Chromatin immunoprecipitation-quantitative polymerase chain reaction

DNA and proteins in cells were cross-linked using 1% formaldehyde solution under physiological conditions. Chromatin was broken down by ultrasound treatment, and anti-Bach1 antibody or IgG antibody was added to precipitate the cross-linked complex. Precipitate of DNA fragments binding to Bach1 or IgG was then collected. De-crosslinking was performed, proteins were removed with proteases treatment, and DNA fragments were purified. DNA sequences specifically binding to Bach1 or IgG were screened by qRT-PCR. The primer sequences used are HMOX1 promoter forward: TCACAGTATTGGGAAAGGACTG, reverse: GTGGACTCCTTAGAACTCGGG; Gapdh promoter forward: CACAGTCCAGTCCTGGGAAC, reverse: TAGTAGCCGGGCCCTACTTT. During data analysis, the IgG binding amount was subtracted from the Bach1 binding amount to obtain the relative amount.

Co-immunoprecipitation

PDLCs were collected and lysed to extract total protein. A small portion of the harvested cell lysate was used for western blotting, and the remainder was incubated overnight with 4 μg Bach1 antibody at 4 °C and precipitated with protein A/G magnetic beads (Thermo Fisher Scientific) for 1 hour at room temperature. The magnetic beads were washed four times with washing buffer (PBS buffer containing 0.05% Tween 20) on a magnetic scaffold. The immunoprecipitated protein was then boiled in loading buffer for 10 min. Finally, immunoprecipitated proteins were detected by western blotting.

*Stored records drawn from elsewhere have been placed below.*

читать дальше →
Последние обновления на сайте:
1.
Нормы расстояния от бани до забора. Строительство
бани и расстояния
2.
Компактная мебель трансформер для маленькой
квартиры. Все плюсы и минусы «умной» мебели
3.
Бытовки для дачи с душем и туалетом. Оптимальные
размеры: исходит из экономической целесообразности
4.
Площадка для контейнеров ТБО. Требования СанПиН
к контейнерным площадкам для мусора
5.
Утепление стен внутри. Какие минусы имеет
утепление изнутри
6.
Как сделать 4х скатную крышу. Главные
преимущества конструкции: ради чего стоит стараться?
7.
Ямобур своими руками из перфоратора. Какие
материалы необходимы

Experimental periodontitis model in vivo

The animal experiment protocol was reviewed and approved by the Laboratory Animal Welfare and Ethical Review of Nanjing University (No: IACUC-2003053). The animal feeding procedures and the establishment of experimental periodontitis models followed methods that have been described as our previous publications. In brief, 7-week-old male SD rats were housed in an SPF environment and adaptively fed for one week. A total of 15 rats were randomly divided into five groups:

Control group (Ctrl),

Periodontitis group (PD),

Periodontitis group treated with 5 mg/kg per day Sin (Sin-5),

Periodontitis group treated with 10 mg/kg per day Sin (Sin-10),

Periodontitis group treated with 20 mg/kg per day Sin (Sin-20).

The periodontitis model was established by ligating 4-0 silk sutures around the bilateral maxillary second molar for three weeks. Sin was dissolved in CMC-Na and administered to rats by oral gavage. After 3 weeks, all rats were sacrificed by overdose with anesthetics, and the bilateral maxillae were fixed with 4% paraformaldehyde for 48 h.

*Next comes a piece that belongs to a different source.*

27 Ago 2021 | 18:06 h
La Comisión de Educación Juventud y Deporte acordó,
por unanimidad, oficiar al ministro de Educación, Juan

Micro-CT and histological analysis

To evaluate the loss of the periodontal alveolar bone, the maxillae containing the ligation areas were scanned using micro-CT. Additionally, to estimate the alveolar bone loss, we measured the distance from the cementoenamel junction (CEJ) to the alveolar crest at six different points. The average value of all measurements was recorded as the final alveolar bone loss.

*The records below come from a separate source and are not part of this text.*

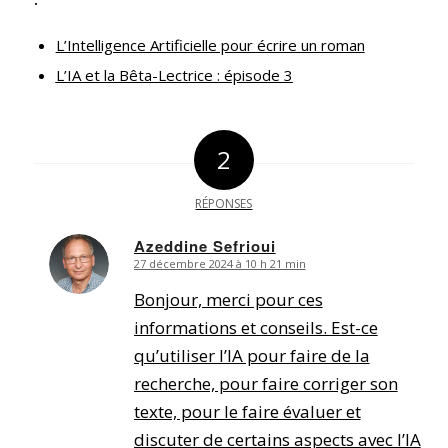
L’Intelligence Artificielle pour écrire un roman
L’IA et la Bêta-Lectrice : épisode 3
2
RÉPONSES
Azeddine Sefrioui
27 décembre 2024 à 10 h 21 min
dit
:
Bonjour, merci pour ces
informations et conseils. Est-ce
qu’utiliser l’IA pour faire de la
recherche, pour faire corriger son
texte, pour le faire évaluer et
discuter de certains aspects avec l’IA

After the Micro-CT analysis, the maxillae samples were decalcified and then embedded in paraffin. The paraffin blocks were sliced to produce 4 μm thin sections, which were then stained with hematoxylin and eosin (H&E). Immunohistochemistry analysis was conducted using anti-TNF-α (GB11188, Servicebio), anti-IL-1β (GB11113, Servicebio), anti-IL-6 (GB11117, Servicebio), anti-IL-10 (GB12108, Servicebio), anti-Bach1 (BS72938, Bioworld), and anti-HO-1(10701-1-AP, Proteintech) antibodies, and the results of staining were quantified using ImageJ software.

Statistical analysis

GraphPad Prism 8.0 was used to analyze the experimental data, and the experimental results were expressed as the mean ± standard deviation. Independent sample t-test was used to compare the differences between the two groups, and one-way analysis of variance was used to compare the differences between multiple groups. When the P value < 0.05, a significant difference was considered.